# so where are the spanish?



## flex (Feb 26, 2013)

Aug, Sept, Oct are supposed to be the hot months for them. 

i keep hearing 'anyday now' 

well has anyone been fishing for them yet at the bridges? i remember last year by now they were thick at Sykes


----------



## FromNolaToPcola (Jun 8, 2012)

*Spanish*

I have been finding lots and lots of Spanish in the bay.... But not in places that are highly fished ...it seems as if they were told to stay away from the usual spots they are caught. But I have limited on Spanish accidentally a handful of times in my boat trout fishing the bay.


----------



## flex (Feb 26, 2013)

i'm guessing the bait is still out in the bay and not moving into the bridges.. could be because of the weather.. once the bait moves near the bridges the spanish will follow of course


----------



## team landlockd (Mar 6, 2013)

Went out to Sykes on sunday, and the juvenile Spanish were everywheres. Couldn't keep LY on the hook...was hookin up as soon as the bait would hit the water. Id throw a handful of dead one's out every once ina while, which I'm sure I'll find out is illegal in some way. Lol. but they reminded me of piranha that were starved for months. Only managed 2 keepers though


----------



## lowprofile (Jan 6, 2013)

Pickens pier gets flooded with spanish and bobo.


----------



## jaster (Oct 7, 2007)

Saw a couple legal ones caught at sikes Mon mid day. One was 20" +++


----------



## flex (Feb 26, 2013)

sounds like they have arrived then. time to rock and roll. will be out this weekend


----------



## Emerald Ghost (Mar 11, 2008)

They were thick on the east side of the Pass around midday on Monday.
Unfortunately, they were all small.


----------



## flex (Feb 26, 2013)

i would rather slay 12-15" spanish then hook up with 20"+ ones that are gonna tear up my rig and bite through my mono and be a pain to land on my light tackle. give me 3 or 4 12 inchers and that to me is 2 meals for me and my girl


----------



## Kenn (Dec 24, 2012)

*is there s a size limit on Spanish*

is there s a size limit on Spanish


----------



## Bayfisher (Jun 7, 2013)

Kenn said:


> is there s a size limit on Spanish


12"


----------



## flex (Feb 26, 2013)

bag limit is 15. it should be dropped to 5 though... they are a blast to catch and wish there were more of them. and they taste delicious too. i know a lot of people don't like them which is fine, throw them back and leave them to me then


----------



## SaltFish (May 29, 2013)

Emerald Ghost said:


> They were thick on the east side of the Pass around midday on Monday.
> Unfortunately, they were all small.


You should have been out there on Sunday.

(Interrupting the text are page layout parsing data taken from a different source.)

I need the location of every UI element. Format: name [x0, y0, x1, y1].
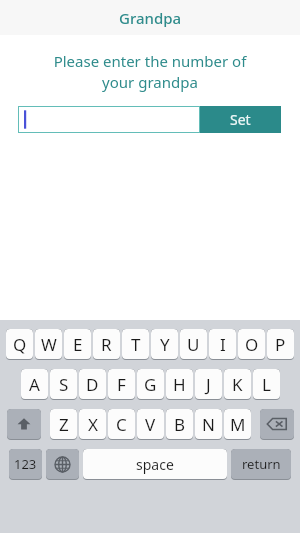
staticText: P [275, 333, 286, 356]
button[interactable]: J [195, 369, 222, 400]
button[interactable]: T [122, 329, 149, 360]
button[interactable]: R [93, 329, 120, 360]
staticText: G [144, 373, 157, 396]
button[interactable]: B [166, 409, 193, 440]
staticText: V [145, 413, 156, 436]
staticText: T [131, 333, 141, 356]
staticText: M [230, 413, 246, 436]
button[interactable]: M [224, 409, 251, 440]
staticText: E [73, 333, 83, 356]
button[interactable]: Y [151, 329, 178, 360]
button[interactable]: U [180, 329, 207, 360]
button[interactable]: L [253, 369, 280, 400]
button[interactable]: S [50, 369, 77, 400]
button[interactable]: 123 [9, 449, 42, 480]
staticText: Z [59, 413, 69, 436]
button[interactable]: Z [50, 409, 77, 440]
button[interactable]: Set [200, 106, 281, 133]
staticText: Y [160, 333, 170, 356]
button[interactable]: X [79, 409, 106, 440]
button[interactable]: D [79, 369, 106, 400]
staticText: Q [13, 333, 27, 356]
staticText: return [242, 455, 281, 473]
button[interactable]: space [83, 449, 227, 480]
staticText: X [88, 413, 98, 436]
staticText: U [187, 333, 200, 356]
button[interactable]: F [108, 369, 135, 400]
staticText: A [29, 373, 40, 396]
staticText: S [59, 373, 69, 396]
staticText: Grandpa [119, 8, 182, 28]
staticText: D [86, 373, 99, 396]
button[interactable]: Q [6, 329, 33, 360]
button[interactable]: W [35, 329, 62, 360]
staticText: 123 [14, 455, 37, 473]
button[interactable]: return [231, 449, 291, 480]
button[interactable]: V [137, 409, 164, 440]
button[interactable]: H [166, 369, 193, 400]
staticText: L [262, 373, 271, 396]
button[interactable]: Switch keyboard [46, 449, 79, 480]
button[interactable]: A [21, 369, 48, 400]
staticText: Please enter the number of your grandpa [12, 51, 288, 93]
button[interactable] [18, 106, 200, 133]
button[interactable]: G [137, 369, 164, 400]
button[interactable]: C [108, 409, 135, 440]
staticText: I [220, 333, 226, 356]
staticText: Set [230, 110, 251, 129]
button[interactable]: N [195, 409, 222, 440]
button[interactable]: O [238, 329, 265, 360]
staticText: O [245, 333, 259, 356]
staticText: W [41, 333, 57, 356]
button[interactable]: E [64, 329, 91, 360]
staticText: C [116, 413, 127, 436]
button[interactable]: I [209, 329, 236, 360]
button[interactable]: Shift [7, 409, 41, 440]
staticText: H [173, 373, 186, 396]
staticText: B [174, 413, 186, 436]
button[interactable]: Backspace [260, 409, 294, 440]
staticText: space [136, 455, 174, 474]
staticText: F [117, 373, 126, 396]
staticText: N [202, 413, 215, 436]
button[interactable]: P [267, 329, 294, 360]
button[interactable]: K [224, 369, 251, 400]
staticText: K [232, 373, 243, 396]
staticText: J [206, 373, 211, 396]
staticText: R [101, 333, 112, 356]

There were 4' rollers out in the pass, but the Spanish were thick and large. Well, at least on the end of my line lol some little 12"ers but most boated were 20-24"! All the ones that got off were 3ft+ obviously


----------



## Kenn (Dec 24, 2012)

Salt Fish, how far out the pass were you


----------



## SaltFish (May 29, 2013)

Right in it. We would drift from the jetties off of sand is. Then all the way out to the second green buoy leaving the pass, then troll lures back and do it again


----------



## Kenn (Dec 24, 2012)

thanks for the tip, I will be down there Aug 11-18 and will give it a try


----------